NOTE: This chapter has been slightly re-re-edited (updated 6/19/10) to fit the storyline better as it progresses.
It has been a long time since I have typed this many words. It feels kind of good, actually. Anyways, trying something different with this story. If you noticed, I deleted the last story I was working on because I knew I was going nowhere with it... Sorry about that. However, I hope people will find some enjoyment in this one!
DISCLAIMER: I do not own anything, but unless there is someone out there typing the same words that I am, I'm pretty sure I own this storyline.
Have you ever been in a place where, at pretty much every hour of every day, there are people constantly rushing back and forth between buildings and trailers trying to get everything done on time? Or having groups of people always staying by your side, whether they are your bodyguards or the ones that tell you what to say or do when people come asking questions? How about when you are sitting down in a chair and there are about four or five make-up artists circling around your head with their magical crayons at the ready?

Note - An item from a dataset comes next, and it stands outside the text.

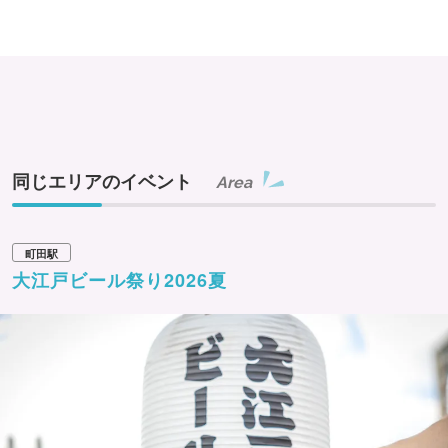
同じエリアのイベント
Area
町田駅
大江戸ビール祭り2026夏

Well, that was how my life was on a daily basis. A bit wild and hectic, but there were a few other ways that made it seem quite effervescent.
Unlike a majority of people in the world, I was born into stardom since both my mother and father were big in the entertainment business. My father is a famous actor and my mother is a renowned singer. They met on an airplane when they were both flying to Disney Castle for an awards ceremony, and I suppose they kicked off from there. When my mother gave birth to me, there were apparently hundreds of photographers around that were taking pictures of me outside of the birthing room. I was creatively given the name "The Star of Two Stars" in magazines and newspapers. And that, people, was how I was literally born into stardom.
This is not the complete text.